Students give their take on the stunning conclusion to the presidential election

Results do little to allay concerns regarding the growing political divide


Republican nominee Donald Trump, center, wins the electoral vote and the presidency, causing UW-Eau Claire students to ponder the future of this nation. (Submitted)

Story by Sadie Sadlmayr, Staff Writer

After securing more than 270 electoral votes at 2:30 a.m., Donald J. Trump will be the 45th president of the United States, marking the first time the president-elect does not have any prior political or military affiliation.

Trump’s victory over democratic nominee Hillary Clinton highlighted a divide in America, exemplified by a razor-thin voting margin between his supporters and his detractors in what has been a tumultuous election.

For journalism and geography student Max Harding, relief the election is over outweighed his feelings about the result.
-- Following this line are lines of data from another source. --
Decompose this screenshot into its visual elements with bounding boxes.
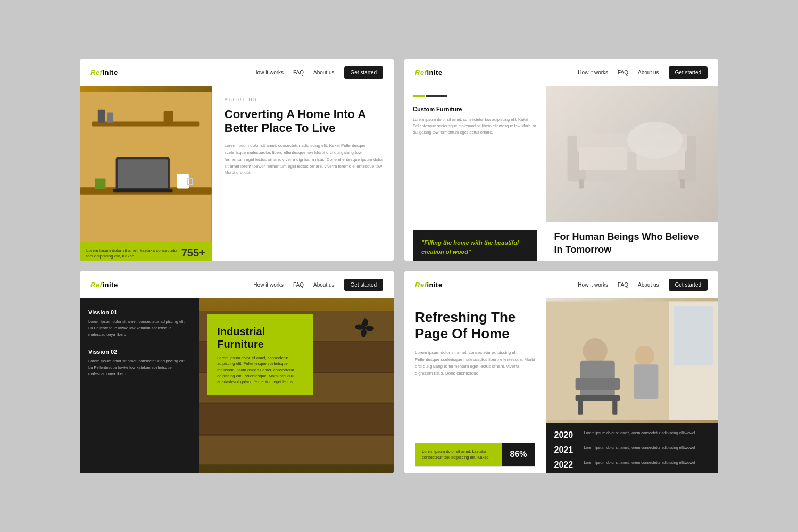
card-industrial: Refinite How it works FAQ About us Get s…	[80, 271, 394, 473]
svg-rect-39	[612, 400, 617, 415]
bar-percentage: 86%	[502, 443, 534, 466]
nav-links-2: How it works FAQ About us Get started	[578, 66, 708, 79]
logo-4: Refinite	[415, 281, 443, 289]
svg-rect-7	[118, 159, 168, 188]
nav-3: Refinite How it works FAQ About us Get s…	[80, 271, 394, 298]
timeline-box: 2020 Lorem ipsum dolor sit amet, lorem c…	[546, 423, 719, 473]
nav-4: Refinite How it works FAQ About us Get s…	[404, 271, 718, 298]
svg-point-40	[634, 346, 654, 365]
logo-prefix-2: Ref	[415, 69, 427, 77]
main-grid: Refinite How it works FAQ About us Get s…	[80, 59, 718, 473]
nav-faq-4[interactable]: FAQ	[618, 282, 628, 288]
overlay-text: Lorem ipsum dolor sit amet, kaetaka cons…	[86, 248, 181, 259]
nav-about-3[interactable]: About us	[313, 282, 334, 288]
nav-faq-2[interactable]: FAQ	[618, 70, 628, 76]
card2-subtitle: Custom Furniture	[413, 106, 537, 112]
nav-get-started-4[interactable]: Get started	[669, 279, 708, 291]
logo-prefix-4: Ref	[415, 281, 427, 289]
logo-suffix: inite	[102, 69, 118, 77]
card4-progress-bar: Lorem ipsum dolor sit amet, kaetaka cons…	[415, 443, 535, 467]
logo-prefix: Ref	[90, 69, 102, 77]
card-custom-furniture: Refinite How it works FAQ About us Get s…	[404, 59, 718, 261]
nav-faq-1[interactable]: FAQ	[293, 70, 304, 76]
svg-rect-2	[98, 109, 105, 122]
logo-2: Refinite	[415, 69, 443, 77]
card4-body: Refreshing The Page Of Home Lorem ipsum …	[404, 298, 718, 473]
card3-right: Industrial Furniture Lorem ipsum dolor s…	[199, 298, 394, 473]
green-bar	[413, 95, 425, 97]
svg-point-34	[583, 338, 607, 363]
svg-rect-20	[680, 179, 685, 188]
card1-description: Lorem ipsum dolor sit amet, consectetur …	[225, 143, 383, 177]
card4-left: Refreshing The Page Of Home Lorem ipsum …	[404, 298, 546, 473]
nav-how-it-works-3[interactable]: How it works	[253, 282, 284, 288]
timeline-item-1: 2021 Lorem ipsum dolor sit amet, lorem c…	[554, 445, 710, 455]
card2-description: Lorem ipsum dolor sit amet, consectetur …	[413, 117, 537, 136]
svg-rect-8	[113, 189, 173, 192]
svg-rect-11	[95, 178, 105, 189]
about-label: ABOUT US	[225, 97, 383, 102]
card1-title: Corverting A Home Into A Better Place To…	[225, 107, 383, 136]
timeline-item-2: 2022 Lorem ipsum dolor sit amet, lorem c…	[554, 460, 710, 470]
svg-rect-33	[674, 306, 713, 365]
nav-how-it-works-1[interactable]: How it works	[253, 70, 284, 76]
logo-1: Refinite	[90, 69, 118, 77]
card4-title: Refreshing The Page Of Home	[415, 309, 535, 342]
card-about-us: Refinite How it works FAQ About us Get s…	[80, 59, 394, 261]
dark-bar	[426, 95, 447, 97]
timeline-text-1: Lorem ipsum dolor sit amet, lorem consec…	[584, 445, 695, 451]
svg-rect-3	[107, 112, 113, 122]
svg-rect-25	[199, 404, 394, 435]
svg-rect-4	[164, 111, 173, 123]
vision1-desc: Lorem ipsum dolor sit amet, consectetur …	[88, 319, 190, 338]
nav-links-3: How it works FAQ About us Get started	[253, 279, 383, 291]
logo-prefix-3: Ref	[90, 281, 102, 289]
nav-links-4: How it works FAQ About us Get started	[578, 279, 708, 291]
sofa-placeholder	[546, 86, 719, 223]
timeline-text-0: Lorem ipsum dolor sit amet, lorem consec…	[584, 430, 695, 436]
green-box: Industrial Furniture Lorem ipsum dolor s…	[207, 314, 313, 395]
vision-2: Vission 02 Lorem ipsum dolor sit amet, c…	[88, 348, 190, 377]
card4-description: Lorem ipsum dolor sit amet, consectetur …	[415, 350, 535, 377]
card2-body: Custom Furniture Lorem ipsum dolor sit a…	[404, 86, 718, 261]
nav-how-it-works-4[interactable]: How it works	[578, 282, 608, 288]
sofa-image	[546, 86, 719, 223]
nav-get-started-3[interactable]: Get started	[344, 279, 383, 291]
nav-get-started-1[interactable]: Get started	[344, 66, 383, 79]
green-box-title: Industrial Furniture	[217, 325, 303, 351]
nav-about-4[interactable]: About us	[638, 282, 659, 288]
vision2-title: Vission 02	[88, 348, 190, 355]
nav-how-it-works-2[interactable]: How it works	[578, 70, 608, 76]
svg-point-18	[627, 122, 683, 159]
card3-left: Vission 01 Lorem ipsum dolor sit amet, c…	[80, 298, 199, 473]
vision-1: Vission 01 Lorem ipsum dolor sit amet, c…	[88, 309, 190, 338]
card1-image: Lorem ipsum dolor sit amet, kaetaka cons…	[80, 86, 212, 261]
nav-links-1: How it works FAQ About us Get started	[253, 66, 383, 79]
logo-suffix-4: inite	[427, 281, 442, 289]
timeline-year-2: 2022	[554, 460, 577, 470]
card2-quote: "Filling the home with the beautiful cre…	[413, 230, 537, 261]
svg-rect-19	[579, 179, 584, 188]
nav-about-1[interactable]: About us	[313, 70, 334, 76]
card3-body: Vission 01 Lorem ipsum dolor sit amet, c…	[80, 298, 394, 473]
vision1-title: Vission 01	[88, 309, 190, 315]
nav-about-2[interactable]: About us	[638, 70, 659, 76]
timeline-text-2: Lorem ipsum dolor sit amet, lorem consec…	[584, 460, 695, 466]
accent-bars	[413, 95, 537, 97]
wood-background: Industrial Furniture Lorem ipsum dolor s…	[199, 298, 394, 473]
bar-label: Lorem ipsum dolor sit amet, kaetaka cons…	[415, 443, 502, 466]
person-image	[546, 298, 719, 423]
nav-2: Refinite How it works FAQ About us Get s…	[404, 59, 718, 86]
nav-faq-3[interactable]: FAQ	[293, 282, 304, 288]
overlay-number: 755+	[181, 247, 205, 259]
nav-get-started-2[interactable]: Get started	[669, 66, 708, 79]
vision2-desc: Lorem ipsum dolor sit amet, consectetur …	[88, 358, 190, 377]
timeline-year-1: 2021	[554, 445, 577, 455]
desk-image	[80, 86, 212, 261]
green-box-desc: Lorem ipsum dolor sit amet, consectetur …	[217, 355, 303, 385]
nav-1: Refinite How it works FAQ About us Get s…	[80, 59, 394, 86]
card-refreshing: Refinite How it works FAQ About us Get s…	[404, 271, 718, 473]
svg-rect-41	[634, 364, 658, 399]
svg-rect-38	[578, 400, 583, 415]
card2-left: Custom Furniture Lorem ipsum dolor sit a…	[404, 86, 546, 261]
“I’m just glad it’s over, especially with this election,” Harding said. “There’s been a lot of hatred, anger, and plain nastiness, so for lack of a better word, that has undergone on both sides and it’s going to be a long road for the country to recover from this much of a division.”

This election served to polarize the populace on a level we haven’t seen in years, Harding said, a phenomenon he doesn’t believe has occurred since the 1968 election. In his lifetime, he’s never seen the country so divided on an election.

Harding also said he hopes all the negativity and hostility this election present in all sides can be resolved.

“I don’t want to see this sort of division happen every four years because all it can do is get worse every year,” Harding said.

It didn’t matter who gets elected in the end, Harding said, but he hopes there can be serious reevaluation of the two-party system or how we conduct the government election process.

Junior public history student Kendra Polzin said there’s been a lot of bullying and fixation on small issues, distracting voters from what should be the areas of focus.

“I care more about what policies you believe in and I do care about character very much,” Polzin said. “I’m not just going to vote for one person because I don’t like the other person.”

Kris Knutson, a professor of communications and journalism, said she feels this election was overwhelmingly negative. She said a civil discussion between the candidates regarding how they wanted to help people and solve problems at a national level would have been more constructive for the nation.

“I was a little bit disappointed when we watched debates,” she said, “and that more time was spent attacking one another versus presenting us with the fully formed plans that people have.”

Knutson said candidates for president of the United States should have fully formed plans on what they intend to do and what the actual consequences of those plans will be.

All this aside, Knutson said, she hopes the president-elect has a Congress that is willing to work with him.